James drowns the chips in vinegar, doesn't even bother with a utensil. "So, I've been playing a bit with this bloke from the firm. But he's moving to Leeds on a promotion."
"Bugger," Sirius frowns, mouth full. "He any good?"
James shrugs. "Decent. Anyway. All it means is I've an opening for a guitar player." He positively beams at Sirius, vinegar and grease covering his mouth. "What you say to an audition?"
Sirius raises an eyebrow, sucking salt from his thumb, palm hiding his grin. "Why, you any good?"
James snorts. "Mate, please. No need to get silly."
"Oh my, lord, no," Sirius snickers. "All right. Lemme check my schedule - I'll see what I can do t'pencil you in, darling."
"Thank you so very much, sweetheart," James snickers back, just as Molly comes over and dumps two pieces of chocolate pie on the table. James blinks up at her adoringly.
"Marry me!"
"Don't," Sirius warns her, placing a comforting hand on her arm. "Love, just -- don't."

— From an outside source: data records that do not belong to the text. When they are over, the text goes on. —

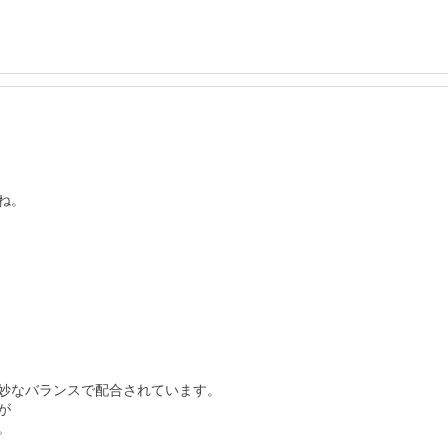
。

妙なバランスで配合されています。




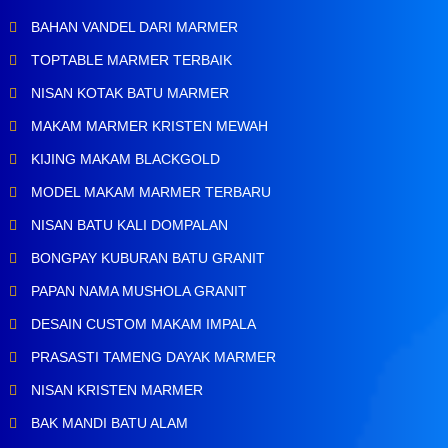
BAHAN VANDEL DARI MARMER
TOPTABLE MARMER TERBAIK
NISAN KOTAK BATU MARMER
MAKAM MARMER KRISTEN MEWAH
KIJING MAKAM BLACKGOLD
MODEL MAKAM MARMER TERBARU
NISAN BATU KALI DOMPALAN
BONGPAY KUBURAN BATU GRANIT
PAPAN NAMA MUSHOLA GRANIT
DESAIN CUSTOM MAKAM IMPALA
PRASASTI TAMENG DAYAK MARMER
NISAN KRISTEN MARMER
BAK MANDI BATU ALAM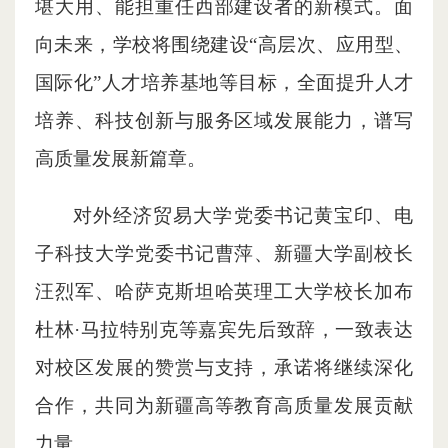
堪大用、能担重任西部建设者的新模式。面
向未来，学校将围绕建设“高层次、应用型、
国际化”人才培养基地等目标，全面提升人才
培养、科技创新与服务区域发展能力，谱写
高质量发展新篇章。
对外经济贸易大学党委书记黄宝印、电
子科技大学党委书记曹萍、新疆大学副校长
汪烈军、哈萨克斯坦哈英理工大学校长加布
杜林·马拉特别克等嘉宾先后致辞，一致表达
对校区发展的赞赏与支持，承诺将继续深化
合作，共同为新疆高等教育高质量发展贡献
力量。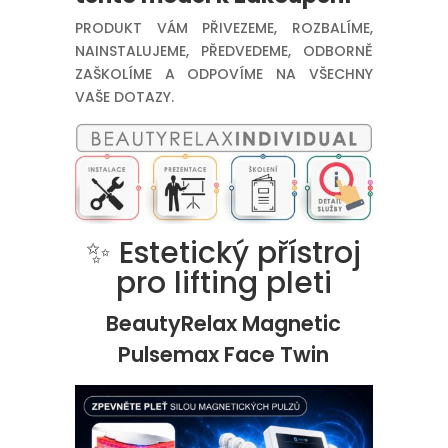
PRODUKT VÁM PŘIVEZEME, ROZBALÍME,
NAINSTALUJEME, PŘEDVEDEME, ODBORNĚ
ZAŠKOLÍME A ODPOVÍME NA VŠECHNY
VAŠE DOTAZY.
✨ Estetický přístroj
pro lifting pleti
BeautyRelax Magnetic
Pulsemax Face Twin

Molly grins at him, pats his cheek. "Oh, we're well used to James's antics round here, dear." She sets down two forks. "Cream?"
"That's just what he wants," Sirius nods. "He reels you in, an' before you know it, you're completely, madly in love, and you'd never even know what you would have missed if you'd have been with me instead!"
"Back off Black," James snarls, as Molly laughs freely.
"You lads are sweet. Eat up! The both of you are too thin, as well."
"Hee-hee-hee," Sirius snickers, digging into his pie, flicking a bit of cream at James's plate. "I like her."
"She's a treasure," James agrees, dips a chip into his pie experimentally. He can feel the tension in his spine easing away, a slow loosening of his joints. "Tonight you will meet Frank and Alice!" he declares, pointing his chip at Sirius. "We will become shameful at the pub and then tomorrow we will be irresponsible with money. This is my plan, what do you say?"
"Aye!" Sirius growls, poking a forkful of pie in James's direction, triumphantly. "I say aye! and then we will pile into our posh flat and be irresponsible with drink, and play beautiful music until our fingers bleed!"
"That is so factual!" James cries, sits back laughing. "You and me and bloody Bradford, mate. It's already perfection."
And because this only makes Sirius feels a little bit like crying like a little baby, he laughs, and launches his last forkful of pie across the booth at James's face, instead.